What you are asked to do
Every line of the data that contains the string "innovation" must be copied.

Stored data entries
┄┄┄┄┄┄┄┄┄┄┄┄┄┄┄┄┄┄┄┄
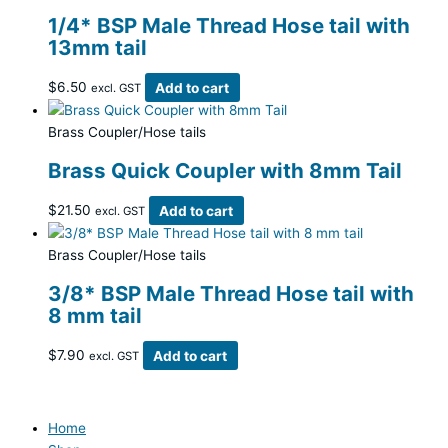
1/4* BSP Male Thread Hose tail with
13mm tail
$
6.50
Add to cart
excl. GST
Brass Coupler/Hose tails
Brass Quick Coupler with 8mm Tail
$
21.50
Add to cart
excl. GST
Brass Coupler/Hose tails
3/8* BSP Male Thread Hose tail with
8 mm tail
$
7.90
Add to cart
excl. GST
Home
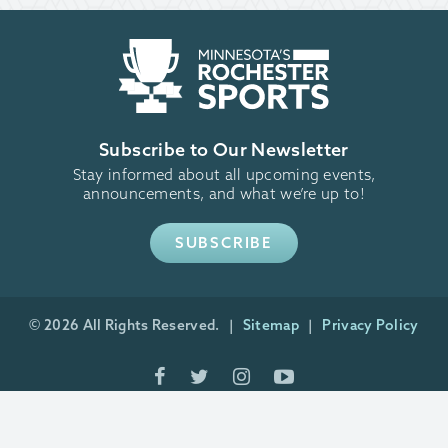
Subscribe to Our Newsletter
Stay informed about all upcoming events,
announcements, and what we’re up to!
SUBSCRIBE
© 2026 All Rights Reserved.
Sitemap
Privacy Policy
Minneapolis Website Design
by Plaudit Design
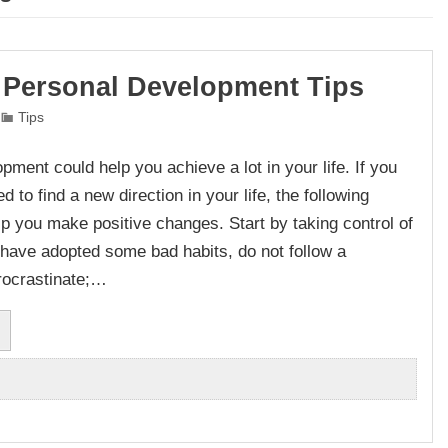
 Personal Development Tips
Tips
pment could help you achieve a lot in your life. If you
ed to find a new direction in your life, the following
elp you make positive changes. Start by taking control of
ou have adopted some bad habits, do not follow a
rocrastinate;…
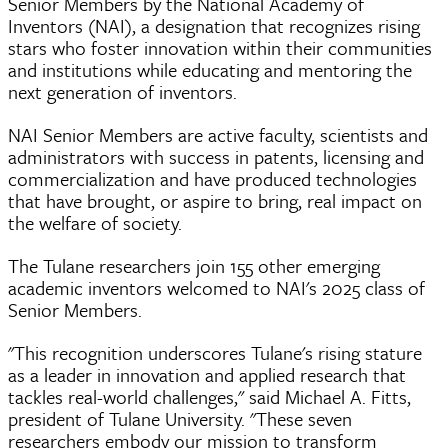
Senior Members by the National Academy of
Inventors (NAI), a designation that recognizes rising
stars who foster innovation within their communities
and institutions while educating and mentoring the
next generation of inventors.
NAI Senior Members are active faculty, scientists and
administrators with success in patents, licensing and
commercialization and have produced technologies
that have brought, or aspire to bring, real impact on
the welfare of society.
The Tulane researchers join 155 other emerging
academic inventors welcomed to NAI's 2025 class of
Senior Members.
"This recognition underscores Tulane's rising stature
as a leader in innovation and applied research that
tackles real-world challenges," said Michael A. Fitts,
president of Tulane University. "These seven
researchers embody our mission to transform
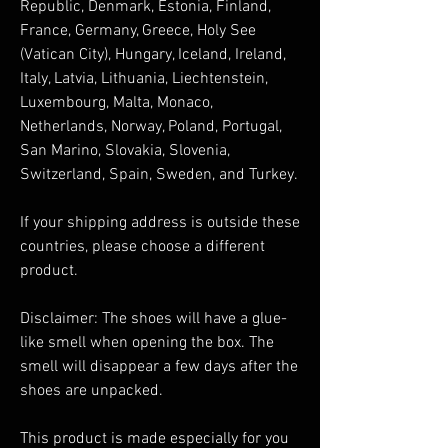
Republic, Denmark, Estonia, Finland, 
France, Germany, Greece, Holy See 
(Vatican City), Hungary, Iceland, Ireland, 
Italy, Latvia, Lithuania, Liechtenstein, 
Luxembourg, Malta, Monaco, 
Netherlands, Norway, Poland, Portugal, 
San Marino, Slovakia, Slovenia, 
Switzerland, Spain, Sweden, and Turkey. 
If your shipping address is outside these 
countries, please choose a different 
product.
Disclaimer: The shoes will have a glue-
like smell when opening the box. The 
smell will disappear a few days after the 
shoes are unpacked.
This product is made especially for you 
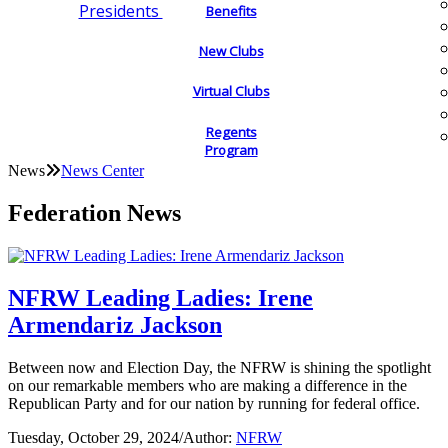
Presidents
Benefits
New Clubs
Virtual Clubs
Regents
Program
News
News Center
Federation News
NFRW Leading Ladies: Irene
Armendariz Jackson
Between now and Election Day, the NFRW is shining the spotlight
on our remarkable members who are making a difference in the
Republican Party and for our nation by running for federal office.
Tuesday, October 29, 2024
/
Author:
NFRW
┄┄┄┄┄┄┄┄┄┄┄┄┄┄┄┄┄┄┄┄
Output below
stars who foster innovation within their communities
as a leader in innovation and applied research that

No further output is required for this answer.